Comment on Martin Scorsese urges filmmakers to fight comic book movie culture: ‘We’ve got to save cinema’
MudMan@kbin.social 1 year agoHow is it mental gymnastics? I'm starting to feel bad for Gunn, because he put all that stuff on the movie super on purpose and apparently people will not just miss it they will actively try to ignore it.
Eh... I may be late to this, but... yeah, these are extreme SPOILERS. This thing really needs a content warning system, a spoiler alert system or both.
Anyway, dude, Rocket goes to actual heaven. They flag it as actual heaven. We see it on screen. Lyla straight up says there is a God and a heaven and Rocket gets to go to it.
Normally you expect this argument to be about some subtextual reinterpretation or an allegory or whatever but... no, man, it's right there. Explicitly.
Hey, don't look now, but besides being pretty explicit about there being a God and an afterlife it's also super not on board with for-profit health care and animal testing. You may have missed how it's like 75% of the running time of the movie. You could argue about it being a religious film, but political? It's the story of a group of people whose friend's organs are hadlocked by a corporation, they go fight the corporation and end up freeing all their animal test subjects.
Every time this "it's not political" stuff comes up in online conversation I swear it's like an optical effect of some sort.
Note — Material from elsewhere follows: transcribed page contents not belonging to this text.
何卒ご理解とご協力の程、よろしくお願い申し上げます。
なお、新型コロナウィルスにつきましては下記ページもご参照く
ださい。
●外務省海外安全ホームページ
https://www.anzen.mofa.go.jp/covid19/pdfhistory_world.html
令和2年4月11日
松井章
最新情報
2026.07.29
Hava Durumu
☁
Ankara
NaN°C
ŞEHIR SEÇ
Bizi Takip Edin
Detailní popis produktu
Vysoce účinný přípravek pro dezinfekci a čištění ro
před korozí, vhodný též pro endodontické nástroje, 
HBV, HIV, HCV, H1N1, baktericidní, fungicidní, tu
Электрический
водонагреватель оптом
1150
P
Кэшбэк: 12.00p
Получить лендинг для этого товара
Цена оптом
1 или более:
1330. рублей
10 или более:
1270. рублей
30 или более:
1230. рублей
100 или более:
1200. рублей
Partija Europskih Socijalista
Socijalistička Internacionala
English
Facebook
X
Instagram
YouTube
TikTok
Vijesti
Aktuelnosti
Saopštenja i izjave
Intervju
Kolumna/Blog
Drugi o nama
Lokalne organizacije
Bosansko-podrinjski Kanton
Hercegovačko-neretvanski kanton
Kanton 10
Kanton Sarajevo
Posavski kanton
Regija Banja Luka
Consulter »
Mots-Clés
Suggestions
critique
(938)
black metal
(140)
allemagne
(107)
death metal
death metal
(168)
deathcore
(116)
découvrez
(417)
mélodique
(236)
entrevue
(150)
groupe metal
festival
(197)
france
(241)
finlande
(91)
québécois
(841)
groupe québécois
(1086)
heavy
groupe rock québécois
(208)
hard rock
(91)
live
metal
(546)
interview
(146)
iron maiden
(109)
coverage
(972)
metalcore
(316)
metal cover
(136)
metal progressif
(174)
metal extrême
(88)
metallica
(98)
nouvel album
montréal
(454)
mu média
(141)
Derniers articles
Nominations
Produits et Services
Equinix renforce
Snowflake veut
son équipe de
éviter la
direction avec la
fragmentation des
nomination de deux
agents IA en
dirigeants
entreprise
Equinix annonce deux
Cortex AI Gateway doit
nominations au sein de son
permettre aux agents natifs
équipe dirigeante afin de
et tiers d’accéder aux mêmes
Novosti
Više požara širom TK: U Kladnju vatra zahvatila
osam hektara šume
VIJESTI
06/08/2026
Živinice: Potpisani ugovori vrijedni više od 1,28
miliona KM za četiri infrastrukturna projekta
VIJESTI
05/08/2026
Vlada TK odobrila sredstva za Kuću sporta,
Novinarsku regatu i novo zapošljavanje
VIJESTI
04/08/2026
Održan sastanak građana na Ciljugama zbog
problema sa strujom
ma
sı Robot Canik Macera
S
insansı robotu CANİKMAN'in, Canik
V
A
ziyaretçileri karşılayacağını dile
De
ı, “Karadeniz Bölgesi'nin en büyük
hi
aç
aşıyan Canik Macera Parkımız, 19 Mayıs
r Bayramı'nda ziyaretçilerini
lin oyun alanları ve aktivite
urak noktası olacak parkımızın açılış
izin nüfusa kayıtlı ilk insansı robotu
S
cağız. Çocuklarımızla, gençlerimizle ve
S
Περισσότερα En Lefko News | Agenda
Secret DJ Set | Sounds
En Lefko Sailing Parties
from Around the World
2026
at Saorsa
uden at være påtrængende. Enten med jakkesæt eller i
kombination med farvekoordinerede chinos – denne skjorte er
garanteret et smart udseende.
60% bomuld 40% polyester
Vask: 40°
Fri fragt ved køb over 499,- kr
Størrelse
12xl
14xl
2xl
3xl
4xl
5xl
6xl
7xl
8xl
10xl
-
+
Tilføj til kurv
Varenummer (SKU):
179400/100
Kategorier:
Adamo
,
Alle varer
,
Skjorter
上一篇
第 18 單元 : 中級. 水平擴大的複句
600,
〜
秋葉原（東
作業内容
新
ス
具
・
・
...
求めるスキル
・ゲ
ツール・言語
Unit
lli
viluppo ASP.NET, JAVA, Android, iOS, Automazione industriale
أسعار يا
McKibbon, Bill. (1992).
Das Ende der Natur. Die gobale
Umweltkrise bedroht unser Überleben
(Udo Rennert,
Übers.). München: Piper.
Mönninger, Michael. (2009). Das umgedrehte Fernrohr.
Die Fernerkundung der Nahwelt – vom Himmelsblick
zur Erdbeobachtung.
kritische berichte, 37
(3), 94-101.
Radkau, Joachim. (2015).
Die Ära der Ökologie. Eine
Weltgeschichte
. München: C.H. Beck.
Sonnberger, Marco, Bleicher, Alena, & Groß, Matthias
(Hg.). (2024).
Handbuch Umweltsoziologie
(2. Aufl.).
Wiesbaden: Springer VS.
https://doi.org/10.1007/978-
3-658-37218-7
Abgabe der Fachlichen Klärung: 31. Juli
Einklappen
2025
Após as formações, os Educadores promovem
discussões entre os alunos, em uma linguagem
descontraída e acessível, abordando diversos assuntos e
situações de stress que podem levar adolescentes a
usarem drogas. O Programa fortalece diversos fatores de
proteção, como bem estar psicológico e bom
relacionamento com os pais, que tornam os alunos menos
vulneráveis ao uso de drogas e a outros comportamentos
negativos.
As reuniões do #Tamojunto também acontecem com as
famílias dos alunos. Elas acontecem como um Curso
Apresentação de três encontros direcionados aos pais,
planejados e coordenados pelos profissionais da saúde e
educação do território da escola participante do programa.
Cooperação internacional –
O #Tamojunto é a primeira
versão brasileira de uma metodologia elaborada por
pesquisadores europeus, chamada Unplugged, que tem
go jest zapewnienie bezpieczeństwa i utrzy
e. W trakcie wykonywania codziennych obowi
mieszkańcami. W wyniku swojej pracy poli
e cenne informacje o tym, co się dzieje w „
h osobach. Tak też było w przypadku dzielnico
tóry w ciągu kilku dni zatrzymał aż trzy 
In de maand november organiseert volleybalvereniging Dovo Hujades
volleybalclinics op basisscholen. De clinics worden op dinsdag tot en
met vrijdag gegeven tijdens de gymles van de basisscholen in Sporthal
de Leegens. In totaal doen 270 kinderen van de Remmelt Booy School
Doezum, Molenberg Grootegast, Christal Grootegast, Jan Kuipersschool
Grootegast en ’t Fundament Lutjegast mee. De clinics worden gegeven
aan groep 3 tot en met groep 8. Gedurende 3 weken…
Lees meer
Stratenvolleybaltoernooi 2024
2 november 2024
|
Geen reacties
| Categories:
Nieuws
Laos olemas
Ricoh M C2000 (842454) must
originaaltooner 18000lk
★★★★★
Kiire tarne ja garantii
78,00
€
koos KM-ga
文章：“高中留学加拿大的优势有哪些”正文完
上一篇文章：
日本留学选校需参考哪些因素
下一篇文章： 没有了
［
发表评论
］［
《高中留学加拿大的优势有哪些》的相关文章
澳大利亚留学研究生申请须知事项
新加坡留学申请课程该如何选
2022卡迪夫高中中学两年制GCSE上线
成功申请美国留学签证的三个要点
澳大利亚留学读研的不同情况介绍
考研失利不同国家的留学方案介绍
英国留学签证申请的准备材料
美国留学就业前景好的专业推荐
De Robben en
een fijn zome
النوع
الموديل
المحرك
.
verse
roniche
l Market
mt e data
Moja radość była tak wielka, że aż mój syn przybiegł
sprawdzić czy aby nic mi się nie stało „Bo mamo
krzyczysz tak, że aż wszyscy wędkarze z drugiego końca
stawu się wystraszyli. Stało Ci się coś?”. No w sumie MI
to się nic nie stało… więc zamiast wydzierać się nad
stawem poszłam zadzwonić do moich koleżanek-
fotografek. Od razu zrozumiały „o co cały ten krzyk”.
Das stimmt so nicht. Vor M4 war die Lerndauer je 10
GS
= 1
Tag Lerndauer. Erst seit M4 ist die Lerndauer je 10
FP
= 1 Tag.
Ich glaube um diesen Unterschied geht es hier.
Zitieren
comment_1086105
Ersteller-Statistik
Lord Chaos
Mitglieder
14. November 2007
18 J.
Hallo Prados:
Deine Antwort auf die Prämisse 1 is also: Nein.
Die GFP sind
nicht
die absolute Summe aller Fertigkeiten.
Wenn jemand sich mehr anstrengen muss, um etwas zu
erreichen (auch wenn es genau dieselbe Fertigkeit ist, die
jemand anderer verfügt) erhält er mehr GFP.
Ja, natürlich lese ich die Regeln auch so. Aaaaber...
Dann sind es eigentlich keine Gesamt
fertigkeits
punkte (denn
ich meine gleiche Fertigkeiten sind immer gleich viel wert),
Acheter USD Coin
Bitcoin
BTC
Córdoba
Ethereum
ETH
It makes you question how subjective perception is and wonder how other people's minds are parsing the world in different ways.
Mongostein@lemmy.ca 1 year ago
God and Heaven exist in the Marvel universe in the same way that Thor and Zeus exist. You’re reading way too much in to it.
MudMan@kbin.social 1 year ago
They do, but no, I'm not.
There's a difference between using Christian mythos as mythos and making a spiritual point. You pick what to pull and why, and things have meaning.
Ironically, in this context if they had made this more of an explicit heaven it'd have been less of a conscious choice (see also, Thor: Love & Thunder). The framing of the afterlife, who states the existence of a divine plan, paired with the role that scene plays in the movie are all important context cues.
Again, people worked really hard to not trivialize that scene as a fantasy setup and instead charge it with meaning and a point. It'd be a shame to purposefully ignore it, whether you agree with the implied philosophical take or not.
Mongostein@lemmy.ca 1 year ago
By that logic the Thor movies are pushing a Nordic mythological agenda. Should I be concerned?
MudMan@kbin.social 1 year ago
No, that's the opposite of that logic. As... I explicitly say above.
See, people think meaning is a puzzle. "What is actually happening in such and such movie?", but that's not it.
Meaning is communication, it's put together from a lot of shared cues. It's not Picross, it's more like a coloring book. Like I said above, Thor movies, if anything, make an explicit point of explaining how humans confused a race of aliens for gods. They were so worried about that distinction that at some point in Avengers they make Cap say "There is only one God and I'm pretty sure he doesn't dress like that".
Which is also a very Christian statement but not an honest statement of belief because of the way it's presented, when it's presented, who says it and the history of Marvel being very afraid to call Thor a "god" in media. Context cues!